After securing the financial backing of Bruno Mezzia, the players set about to stage an epic alchemical drama, penned by the troupe’s resident playwright, Kolya. Unfortunately, due to obscure and arcane legal treaties in place for the regulation of trade, no festivals were permitted within the boundaries of the city before the official opening of the Caravan Trade Season in spring. Because of the exceptionally hard winter, however, the river Volaga had frozen over, and with some magical reinforcement (arranged courtesy of Bruno Mezzia, who called in some of his family’s favors) it proved solid enough to hold the festivities on the ice.

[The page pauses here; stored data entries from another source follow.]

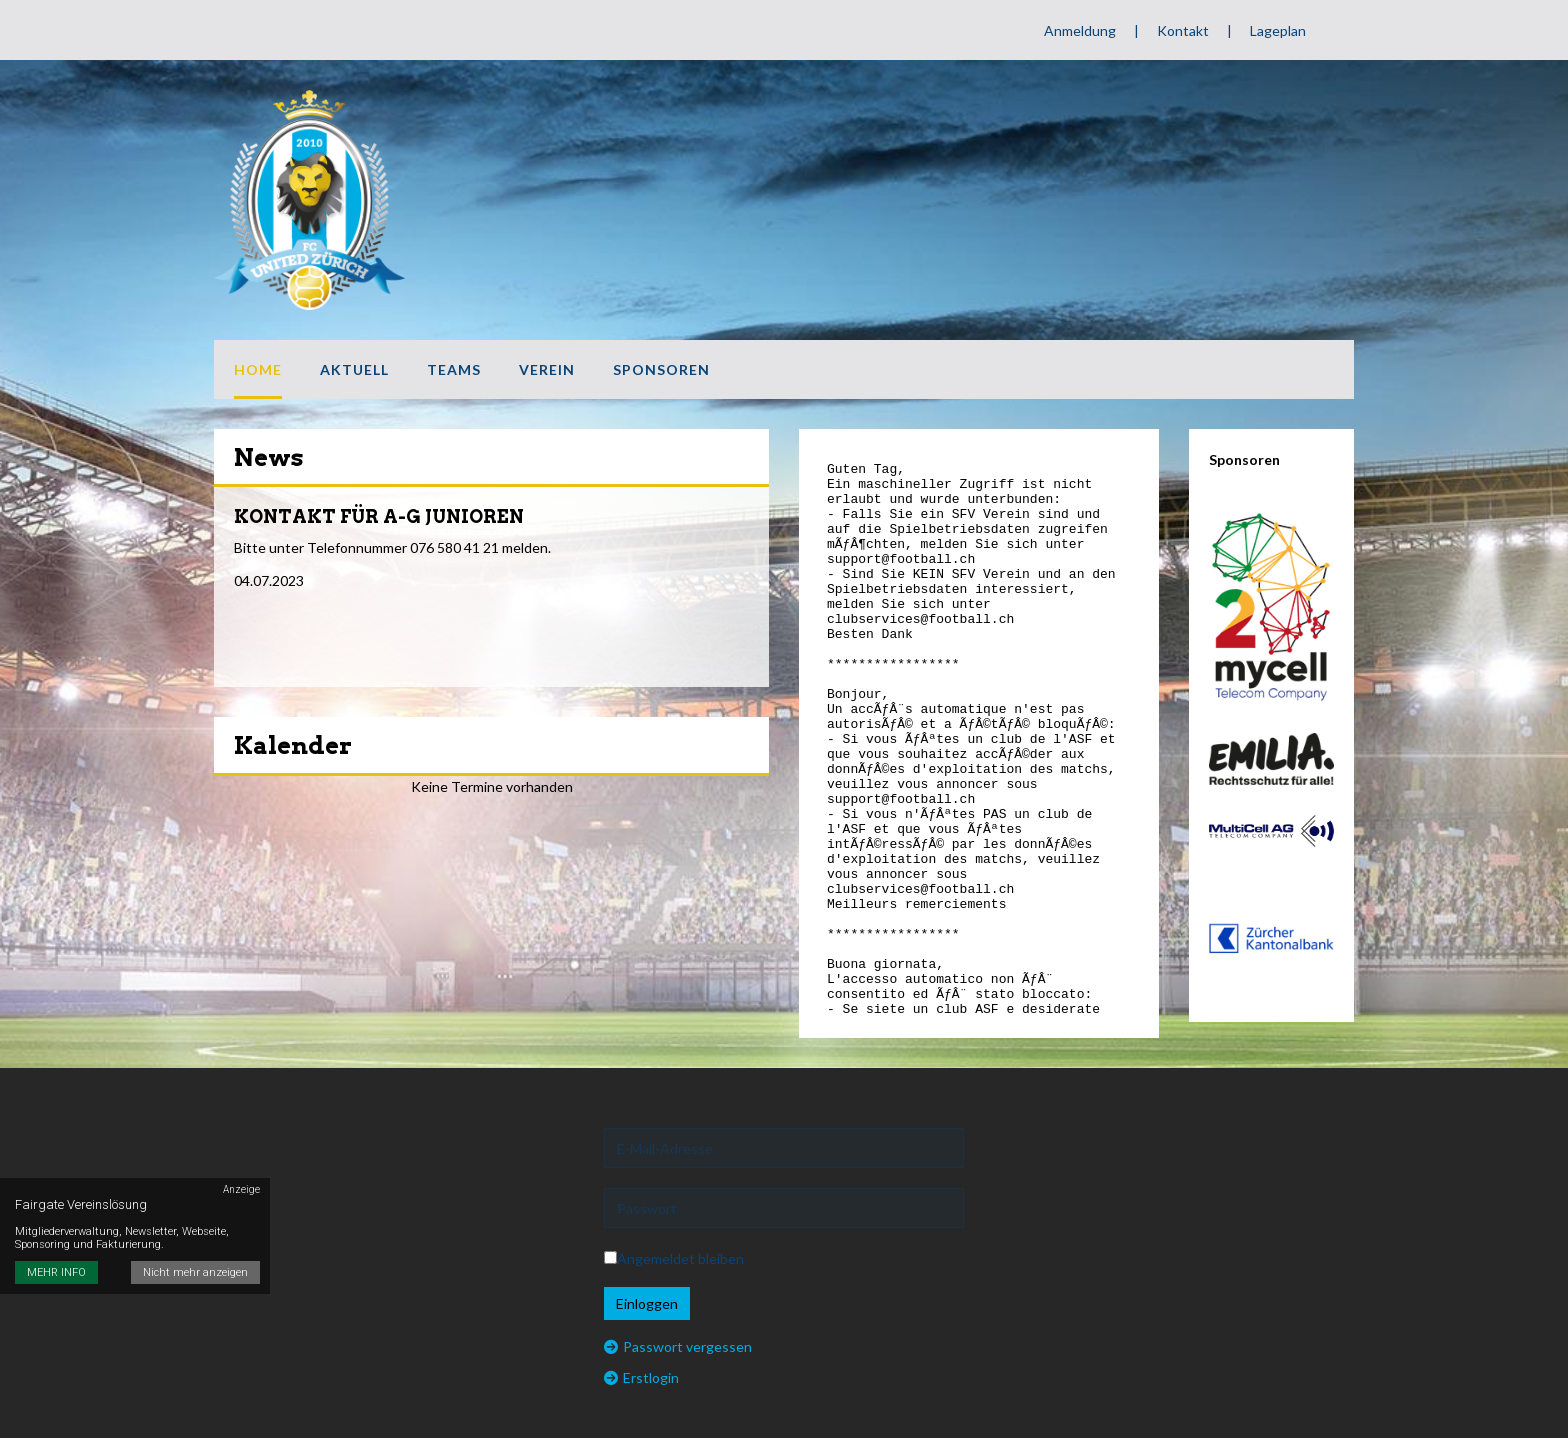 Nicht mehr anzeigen (195, 1272)
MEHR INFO (56, 1272)
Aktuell (354, 369)
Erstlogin (641, 1377)
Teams (454, 369)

Meanwhile, Tzadok had gone off on his own to find a bit more feminine attention than he had reckoned on—first in the arms of a halfling streetwalker, and then in the siren song of the Rusalka… Eventually, having been let go by the waterwoman, he stumbled upon a strange talking door in what turned out to be Bruno’s basement. He let discretion remain the better part of his valor, and fled.

Ignateva and Vladimir, meanwhile, were finding trouble of their own, in the form of a few local toughs who had a bit of a problem with itinerant rabble and undesirables darkening the doorsteps of their fair city. After a brief tussle, one of them was left on the street and the other was brought back to the caravan, charmed. The charmed thug was discretely passed off to Bruno, who promised that they wouldn’t have to worry about him again.

After much fanfare, the show went off to rave reviews… along with a few rather lucrative sideshows (despite Ernie’s reticence, due to the interest having been shown by the local authorities).